Market Design for Gaming Platforms: Using Stopping Behavior in Matching Algorithms (job market paper) with Ala Avoyan and Giorgi Mekerishvili
We investigate market design for online gaming platforms. Since a large part of such platforms’ income is generated by advertisement, it is essential to know what influences how long users stay on the platform. We provide evidence of history-dependent stopping behavior in non-monetary environments. We find that there are two types of people: those who are more likely to stop playing after a loss; and others, who are more likely to keep playing until a win. We find that an individual’s type is time-invariant over the years. We propose a behavioral dynamic choice model where utility from playing another game is directly affected by the outcome of the previous game. We structurally estimate this time non-separable preference model and conduct counterfactual analyses to evaluate alternative market designs. We find that in the context of online chess games a matching algorithm that incorporates stopping behavior can increase the length of play by 5.44%.
Work in Progress
Collaboration Cycles of R&D Teams: Theory and Experiment (draft available soon)
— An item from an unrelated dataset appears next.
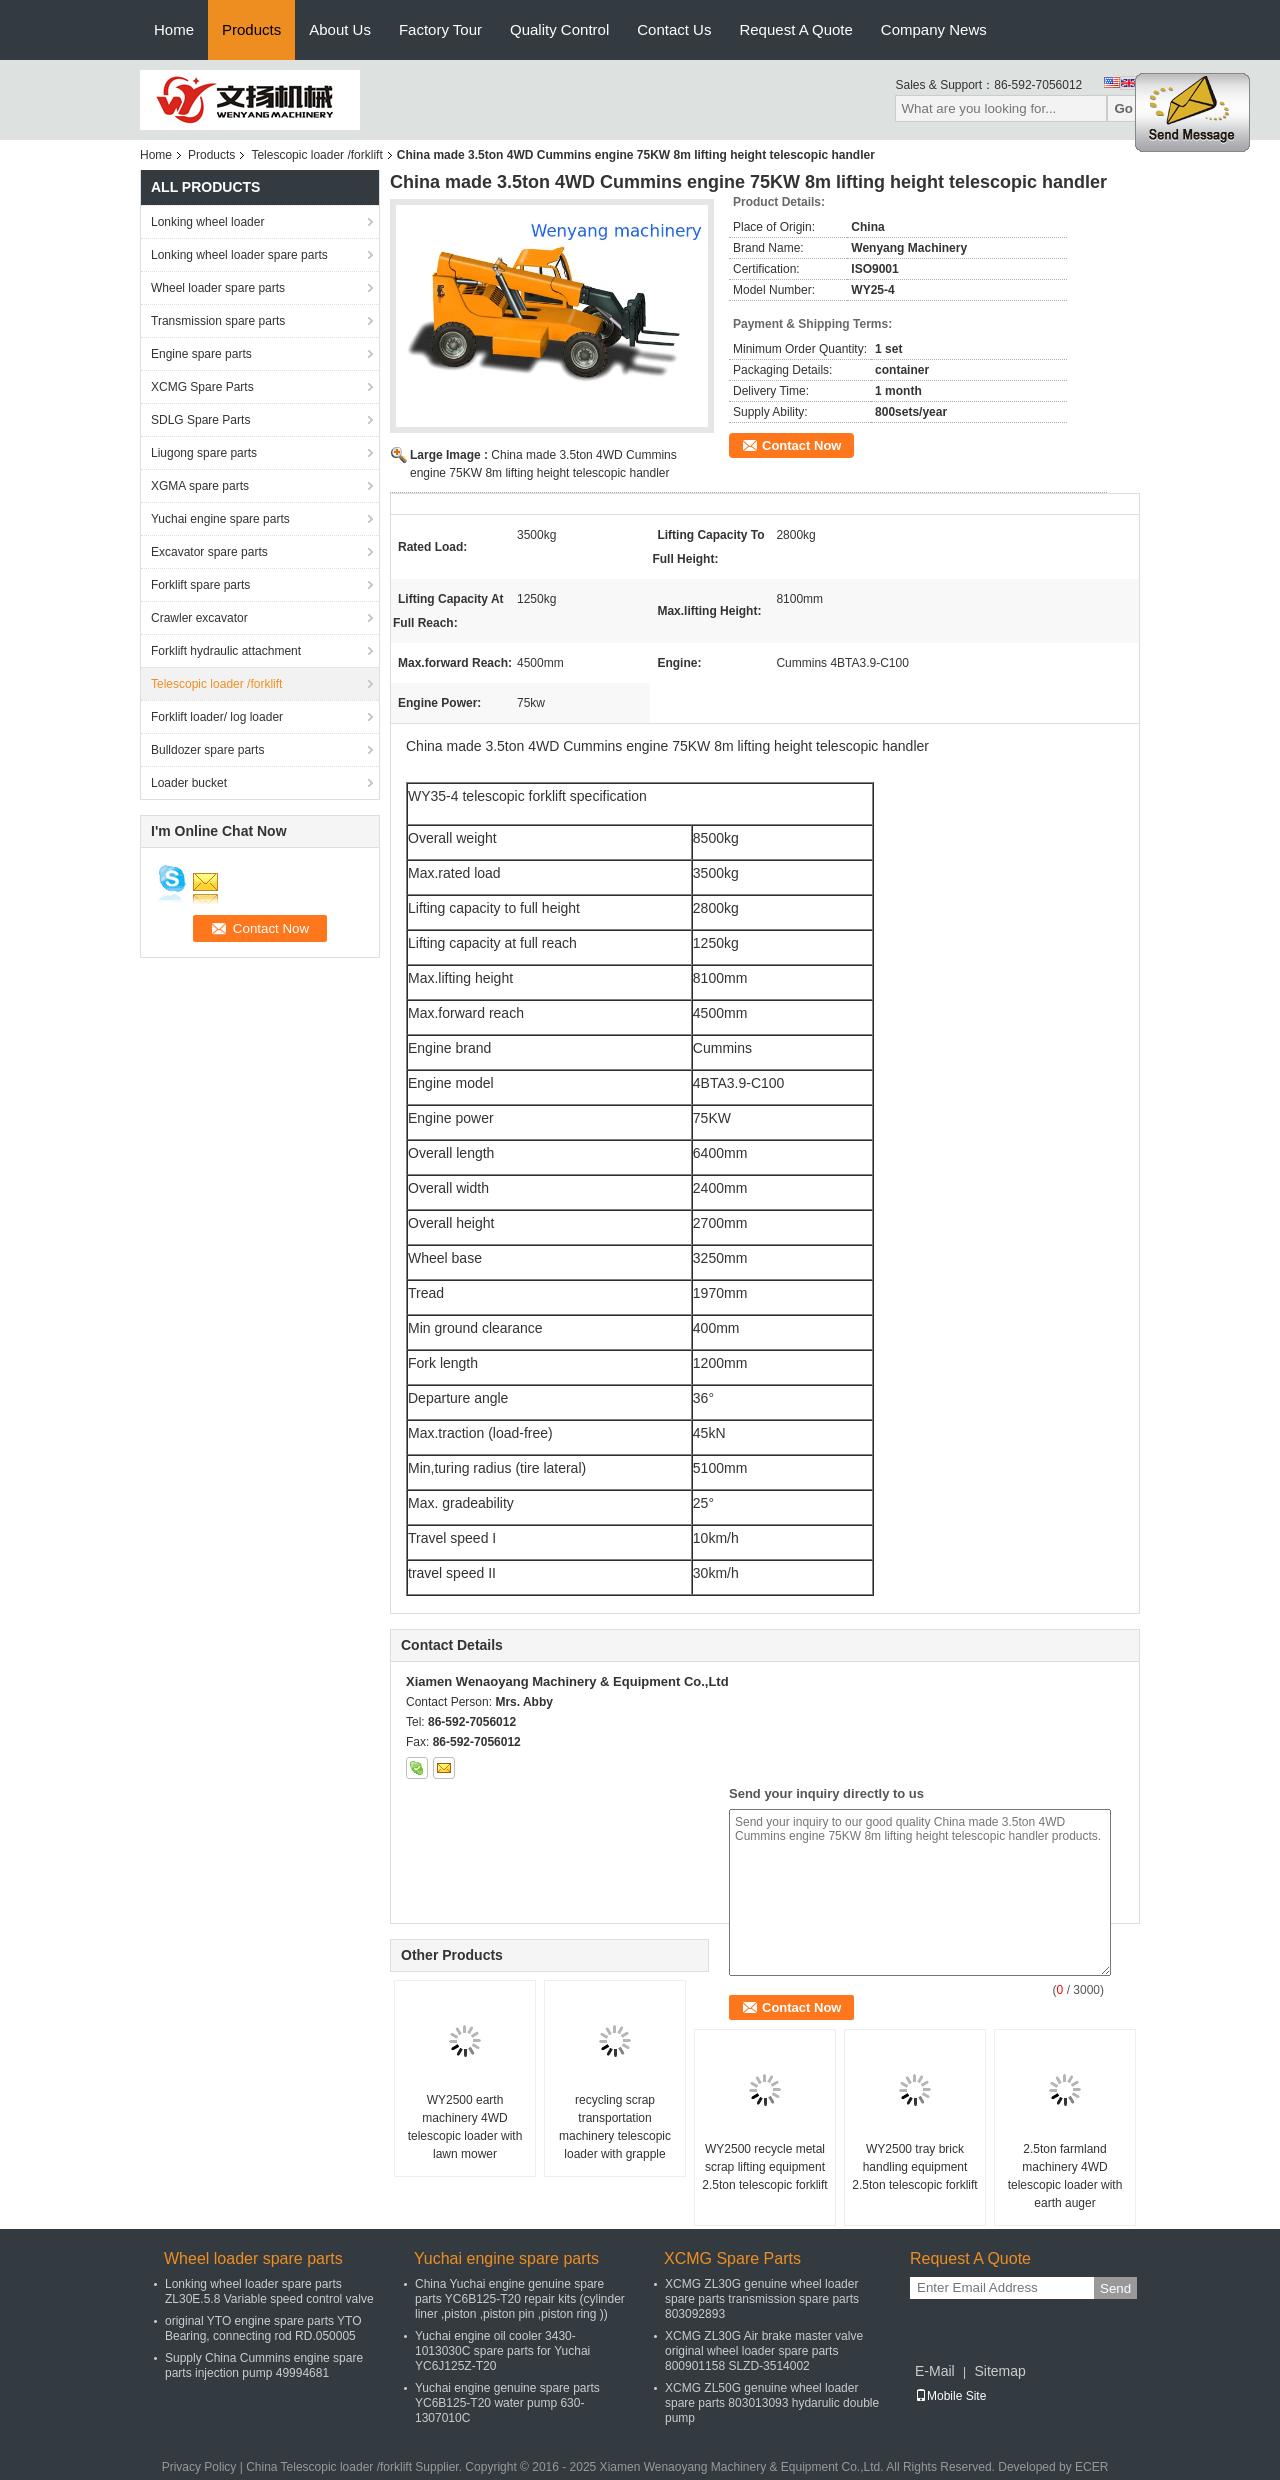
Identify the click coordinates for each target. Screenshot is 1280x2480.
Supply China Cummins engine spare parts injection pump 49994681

I investigate the possibility of collaboration and potential dynamics among two R&D teams, which are called research joint venture (RJV). I show that with observable types, collaboration and first-best outcomes are sustainable for some parameter values. Next, I consider two cases with asymmetric information, in which one player’s ability is observable (player A), while another player’s ability is private information (player B). First, I show that if the ability of player A is moderately low, RJV and first-best outcomes are sustainable for a limited period of time, but there is a break up with positive probability in every equilibrium. Break up happens because of accumulating a high reputation. Second, when the ability of player A is very high, the RJV is sustainable for some time, but the low ability player B is shirking on the equilibrium path, so first-best outcomes are not attainable. In this case, no matter what player B’s actual type is, there will be a break up and re-establishment of the RJV with positive probability. The last result of this paper explores the case of multiple projects. If player B has two projects to complete — one with a high type player A and another with a low type player A — order which player B chooses depends on his actual type. High type player B starts a collaboration with a low type player A and moves with an established good reputation with high type player A. Contrary, low type player B starts from a high type player A and moves to a new project (collaborated with low type player A) with a depleted reputation. I also designed an experiment to test theoretical predictions in the laboratory. In line with the theory prediction, I found that reputation building might lead to the break up of the RJV.
Belief Updating Under Uncertainty in Financially Relevant Situations
I study how people respond to the arrival of new information after they have already made an investment decision and are considering whether to pull out their investment or not. The genesis of this project came from my analysis of proprietary data from an online bookmaker. While suffering from selection issues, these data showed evidence that subjects updated their beliefs in the face of new information in a way that was both heterogeneous and systematic. To better understand how new information affects investors decision I created a new game, the “cash-out” game, and run it in the laboratory. The patterns I observe in the lab data are similar to the patterns we see in the field data. In particular, we can divide the population into three main groups. The first group is more likely to withdraws an investment if they get better news – under-interpret good news. The second group is more likely to withdraw investment after getting worth news – over-interpret bad news. In the last group, investors decide to “cash-out” with a higher chance if the news is less informative – over-interpret less informative good and bad news. This information can be used by bookmakers to better design their platforms and increase profits.